Find the word "which" in the listing below. Copy every line that has it.

• [Data provided]:
========
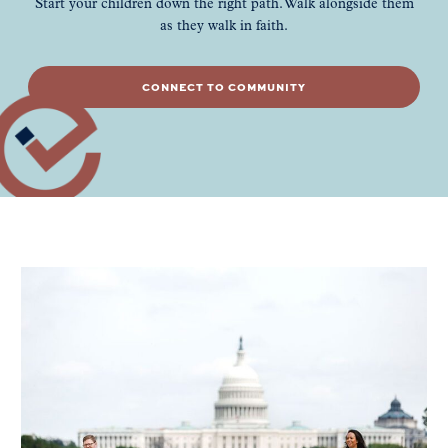
Start your children down the right path. Walk alongside them
as they walk in faith.
CONNECT TO COMMUNITY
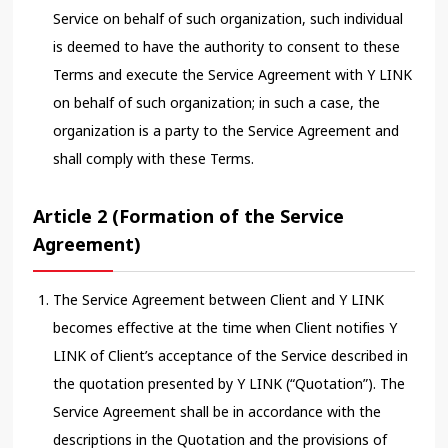
Service on behalf of such organization, such individual
is deemed to have the authority to consent to these
Terms and execute the Service Agreement with Y LINK
on behalf of such organization; in such a case, the
organization is a party to the Service Agreement and
shall comply with these Terms.
Article 2 (Formation of the Service
Agreement)
The Service Agreement between Client and Y LINK
becomes effective at the time when Client notifies Y
LINK of Client’s acceptance of the Service described in
the quotation presented by Y LINK (“Quotation”). The
Service Agreement shall be in accordance with the
descriptions in the Quotation and the provisions of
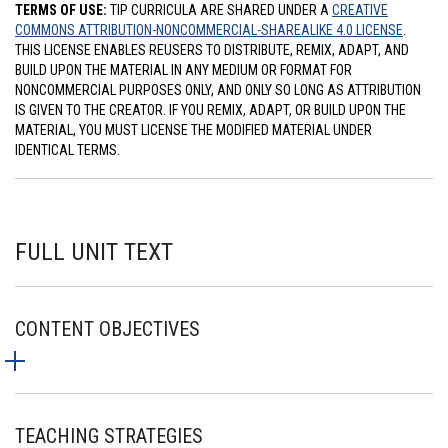
TERMS OF USE:
TIP CURRICULA ARE SHARED UNDER A
CREATIVE
COMMONS ATTRIBUTION-NONCOMMERCIAL-SHAREALIKE 4.0 LICENSE
.
THIS LICENSE ENABLES REUSERS TO DISTRIBUTE, REMIX, ADAPT, AND
BUILD UPON THE MATERIAL IN ANY MEDIUM OR FORMAT FOR
NONCOMMERCIAL PURPOSES ONLY, AND ONLY SO LONG AS ATTRIBUTION
IS GIVEN TO THE CREATOR. IF YOU REMIX, ADAPT, OR BUILD UPON THE
MATERIAL, YOU MUST LICENSE THE MODIFIED MATERIAL UNDER
IDENTICAL TERMS.
FULL UNIT TEXT
CONTENT OBJECTIVES
TEACHING STRATEGIES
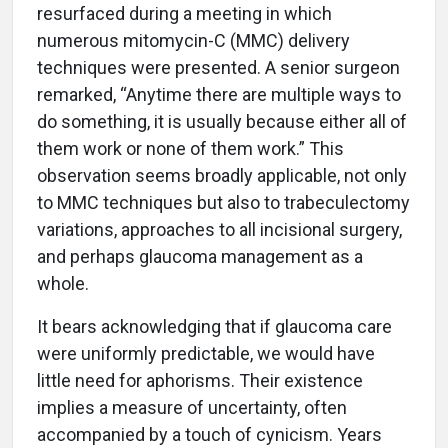
resurfaced during a meeting in which
numerous mitomycin-C (MMC) delivery
techniques were presented. A senior surgeon
remarked, “Anytime there are multiple ways to
do something, it is usually because either all of
them work or none of them work.” This
observation seems broadly applicable, not only
to MMC techniques but also to trabeculectomy
variations, approaches to all incisional surgery,
and perhaps glaucoma management as a
whole.
It bears acknowledging that if glaucoma care
were uniformly predictable, we would have
little need for aphorisms. Their existence
implies a measure of uncertainty, often
accompanied by a touch of cynicism. Years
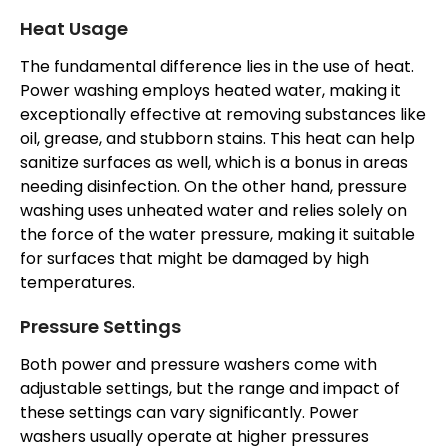
Heat Usage
The fundamental difference lies in the use of heat.
Power washing employs heated water, making it
exceptionally effective at removing substances like
oil, grease, and stubborn stains. This heat can help
sanitize surfaces as well, which is a bonus in areas
needing disinfection. On the other hand, pressure
washing uses unheated water and relies solely on
the force of the water pressure, making it suitable
for surfaces that might be damaged by high
temperatures.
Pressure Settings
Both power and pressure washers come with
adjustable settings, but the range and impact of
these settings can vary significantly. Power
washers usually operate at higher pressures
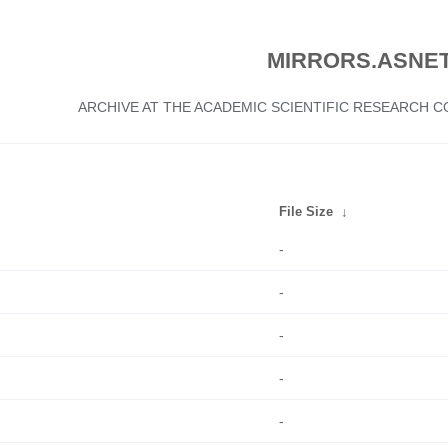
MIRRORS.ASNET
ARCHIVE AT THE ACADEMIC SCIENTIFIC RESEARCH
File Size
↓
-
-
-
-
-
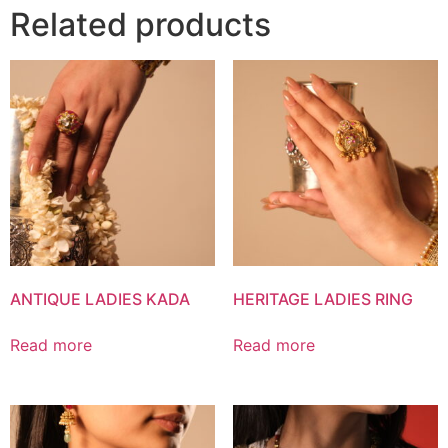
Related products
ANTIQUE LADIES KADA
HERITAGE LADIES RING
Read more
Read more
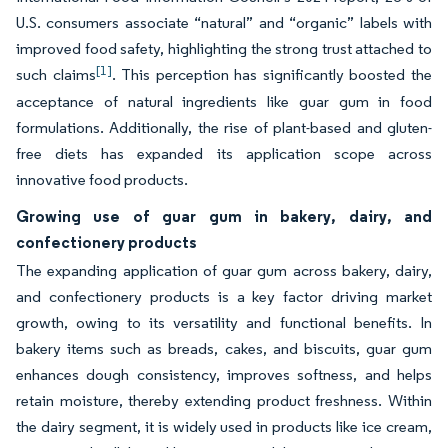
U.S. consumers associate “natural” and “organic” labels with
improved food safety, highlighting the strong trust attached to
[1]
such claims
. This perception has significantly boosted the
acceptance of natural ingredients like guar gum in food
formulations. Additionally, the rise of plant-based and gluten-
free diets has expanded its application scope across
innovative food products.
Growing use of guar gum in bakery, dairy, and
confectionery products
The expanding application of guar gum across bakery, dairy,
and confectionery products is a key factor driving market
growth, owing to its versatility and functional benefits. In
bakery items such as breads, cakes, and biscuits, guar gum
enhances dough consistency, improves softness, and helps
retain moisture, thereby extending product freshness. Within
the dairy segment, it is widely used in products like ice cream,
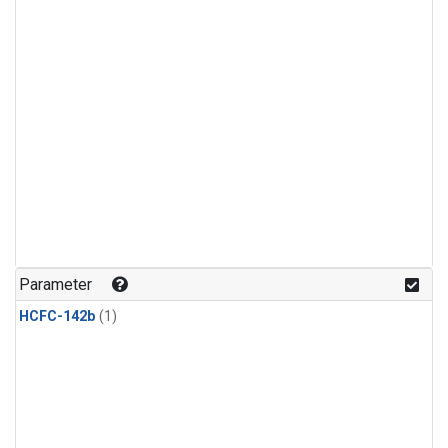
Parameter
HCFC-142b
(1)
========
• [Completed task]:
resurfaced during a meeting in which
sanitize surfaces as well, which is a bonus in areas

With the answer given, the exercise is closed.